One of the biggest challenges for woodworkers who would like to sell some of the woodworking projects is trying to decide how much to charge for them. This can be a real conundrum for some, so today I am going to give everyone some tips on the best approach that will work for them ...
Watch it on Youtube: https://youtu.be/svD6AFabokY
It's impossible to give actual pricing information, there are just way too many variables, like what kinds of woodworking projects there are, what sizes, types of woods, details, quality .. the list goes on and on, but each woodworker can estimate their own works by following a simple plan ..
Setting Your Objectives
The first thing to think about in establishing your pricing is to keep 2 Objectives in mind;
1 - Your goal is to SELL woodworking projects
2 - You need to "Learn" the process as you go
And to learn the process as you go, means you need to become a STUDENT of whatever the woodworking niche you are in. You need to research what others have done with the same line of projects, whatever they are, how do they make them, what designs they have how simple or complicated are they, you need to learn everything you can about them and that is why I said in the first episode "choose something you like to do". You need to learn what prices other people sell their products or similar products for and how they compare to what you are producing.
Become a "student" of your chosen woodworking niche.
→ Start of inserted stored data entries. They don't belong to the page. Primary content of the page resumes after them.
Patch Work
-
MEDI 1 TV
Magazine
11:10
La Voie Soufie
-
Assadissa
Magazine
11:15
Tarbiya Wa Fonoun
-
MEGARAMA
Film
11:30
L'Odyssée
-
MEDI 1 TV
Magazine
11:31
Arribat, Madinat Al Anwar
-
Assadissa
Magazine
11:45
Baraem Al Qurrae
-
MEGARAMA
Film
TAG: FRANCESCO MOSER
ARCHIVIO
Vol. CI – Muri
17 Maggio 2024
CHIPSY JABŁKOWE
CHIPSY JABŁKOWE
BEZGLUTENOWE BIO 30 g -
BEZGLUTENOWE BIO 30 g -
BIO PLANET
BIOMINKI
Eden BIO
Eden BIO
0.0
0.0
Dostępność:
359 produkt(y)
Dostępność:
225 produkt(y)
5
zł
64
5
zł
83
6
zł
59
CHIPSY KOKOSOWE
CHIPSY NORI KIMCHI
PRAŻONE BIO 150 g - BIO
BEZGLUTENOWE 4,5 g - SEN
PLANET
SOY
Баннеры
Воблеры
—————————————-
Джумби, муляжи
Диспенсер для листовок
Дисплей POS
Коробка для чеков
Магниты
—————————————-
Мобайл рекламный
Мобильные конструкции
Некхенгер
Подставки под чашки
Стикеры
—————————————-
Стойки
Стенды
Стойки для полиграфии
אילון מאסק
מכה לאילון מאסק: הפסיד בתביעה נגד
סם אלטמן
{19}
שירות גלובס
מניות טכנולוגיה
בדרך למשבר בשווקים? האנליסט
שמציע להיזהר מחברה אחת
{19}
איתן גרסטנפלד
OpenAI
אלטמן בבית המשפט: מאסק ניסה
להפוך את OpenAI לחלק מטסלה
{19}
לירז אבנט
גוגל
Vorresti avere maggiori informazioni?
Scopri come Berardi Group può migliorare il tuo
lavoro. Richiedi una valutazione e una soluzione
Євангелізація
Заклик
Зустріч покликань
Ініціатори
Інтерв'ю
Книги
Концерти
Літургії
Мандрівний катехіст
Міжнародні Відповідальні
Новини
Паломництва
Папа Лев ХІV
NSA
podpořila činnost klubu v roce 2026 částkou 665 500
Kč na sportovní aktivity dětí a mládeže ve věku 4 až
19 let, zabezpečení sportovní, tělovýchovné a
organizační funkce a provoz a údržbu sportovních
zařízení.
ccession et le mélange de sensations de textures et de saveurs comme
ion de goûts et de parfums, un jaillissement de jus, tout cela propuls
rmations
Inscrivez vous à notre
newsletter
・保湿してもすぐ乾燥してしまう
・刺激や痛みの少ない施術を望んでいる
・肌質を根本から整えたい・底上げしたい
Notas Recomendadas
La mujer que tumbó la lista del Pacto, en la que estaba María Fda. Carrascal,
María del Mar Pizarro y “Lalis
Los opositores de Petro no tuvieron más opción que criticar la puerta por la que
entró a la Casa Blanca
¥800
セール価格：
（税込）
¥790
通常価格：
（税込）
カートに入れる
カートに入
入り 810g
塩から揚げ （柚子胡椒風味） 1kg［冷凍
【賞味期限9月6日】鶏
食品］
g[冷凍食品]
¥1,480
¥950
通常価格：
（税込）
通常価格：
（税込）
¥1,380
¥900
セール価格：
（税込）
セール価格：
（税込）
Note: What when another person has "listed a price for something", this does not mean they are selling that item at that price, so you also need to watch to see if they just have something listed, or is it listed - AND SELLING ... there is a big difference.
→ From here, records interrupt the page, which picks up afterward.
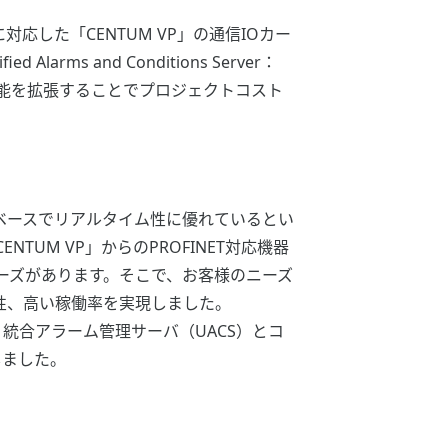
した「CENTUM VP」の通信IOカー
 and Conditions Server：
VP」の機能を拡張することでプロジェクトコスト
etベースでリアルタイム性に優れているとい
TUM VP」からのPROFINET対応機器
ーズがあります。そこで、お客様のニーズ
頼性、高い稼働率を実現しました。
統合アラーム管理サーバ（UACS）とコ
化しました。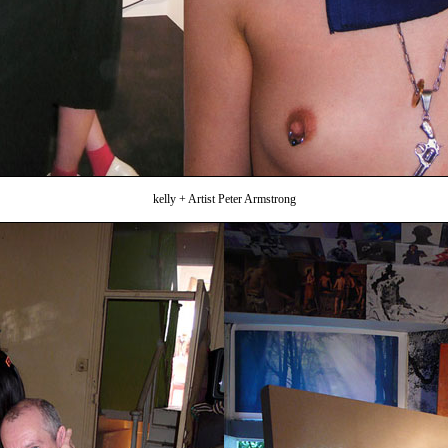
kelly + Artist Peter Armstrong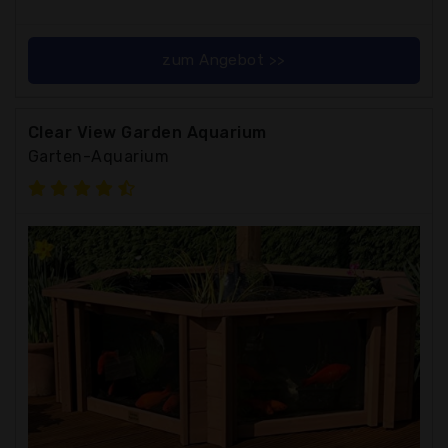
zum Angebot >>
Clear View Garden Aquarium
Garten-Aquarium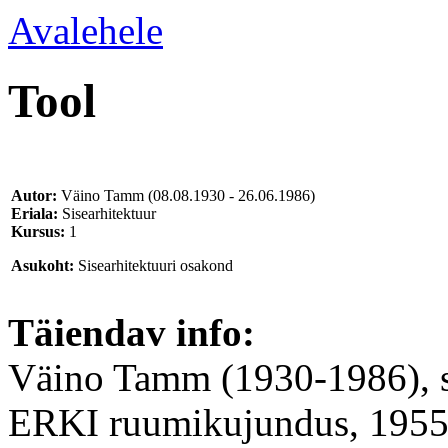
Avalehele
Tool
Autor:
Väino Tamm
(08.08.1930 - 26.06.1986)
Eriala:
Sisearhitektuur
Kursus:
1
Asukoht:
Sisearhitektuuri osakond
Täiendav info:
Väino Tamm (1930-1986), si
ERKI ruumikujundus, 1955.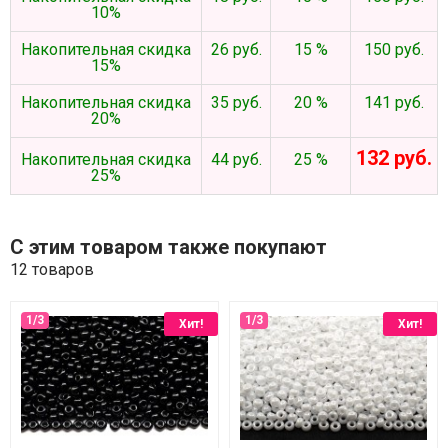
10%
Накопительная скидка
26 руб.
15 %
150 руб.
15%
Накопительная скидка
35 руб.
20 %
141 руб.
20%
132 руб.
Накопительная скидка
44 руб.
25 %
25%
С этим товаром также покупают
12 товаров
Хит!
Хит!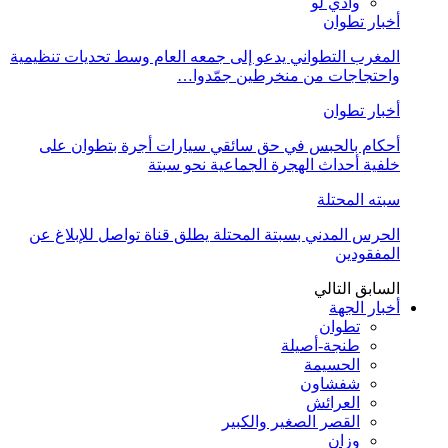
وادي لو
أخبار تطوان
المغرب التطواني يدعو إلى جمعه العام وسط تحديات تنظيمية
واحتجاجات من منخرطين جمّدوا…
أخبار تطوان
أحكام بالحبس في حق سائقي سيارات أجرة بتطوان على
خلفية أحداث الهجرة الجماعية نحو سبتة
سبته المحتلة
الحرس المدني بسبتة المحتلة يطلق قناة تواصل للإبلاغ عن
المفقودين
السابق
التالي
أخبار الجهة
تطوان
طنجة-أصيلة
الحسيمة
شفشاون
العرائش
القصر الصغير والكبير
وزان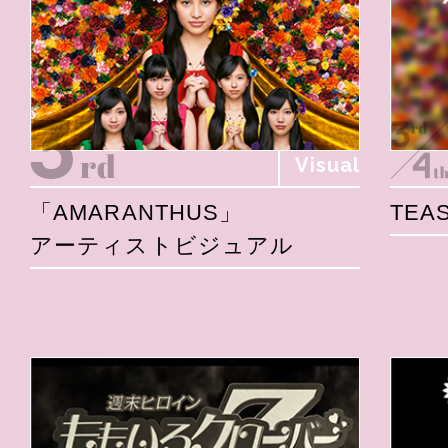
Visual
「AMARANTHUS」
TEAS
アーティストビジュアル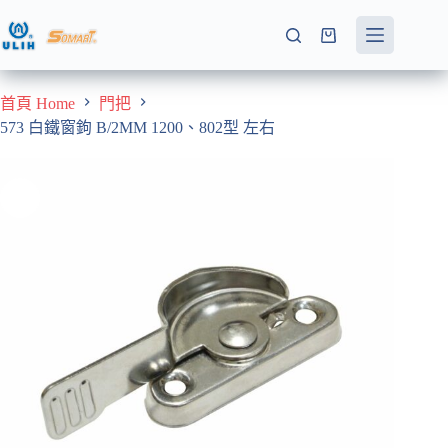
跳
至
購
主
物
要
車
首頁 Home
門把
內
573 白鐵窗鉤 B/2MM 1200、802型 左右
容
Lots of people list things to sell, but no one is buying because the price they have selected is too high. This is WHY it's important to be a student of your woodworking niche and become a bit of an expert in your chosen area.
Understand How Customers Choose Items
This could be a huge area to learn, there is much out there on customer buying trends, but all you need to know are the basics and most often, the way YOU purchase things is the same way other people purchase things. You can be your own encyclopedia.
Just like you! Your customers like to have choices, and I talked a bit about this in the first episode, but there is more. Customers like to have choices in different items, and/or they like to have choices of things like color, size and most of all they like to have choices in prices. This means it is best if you have different sizes or qualities of items but know this ... if a customer is not certain of a product, they will often pick something that is priced in a middle range. Most customers don't like to purchase the cheapest or the most expensive unless they know exactly what they are buying. For most people, the safest buys are those products that are mid-priced. Knowing this allows you to tailor-make your products exactly for that knowledge.
Give Buyers Choices
If you don't believe me ... try this. Pick any product you know nothing about and do a search for it online like Amazon, Walmart or any other large retailer.
Imagine you need to purchase one of these items as a gift for a family member, which one would you choose?? Go ahead and look up any one of these items ..
Well, what did you choose to purchase? If you look closely you will often find that retailers do some of the guesswork for you and recommend certain products, But Look, they almost ALWAYS choose a product that is Mid Priced !!
So HOW do you REALLY Choose?
You need to go back to your objectives, remember, your first objective is to "sell projects". Pricing them so high that customers do not purchase them does not satisfy that first objective. If you find your prices are too high for customers to purchase, you need to modify what or how you make things so that you can make what customers will purchase.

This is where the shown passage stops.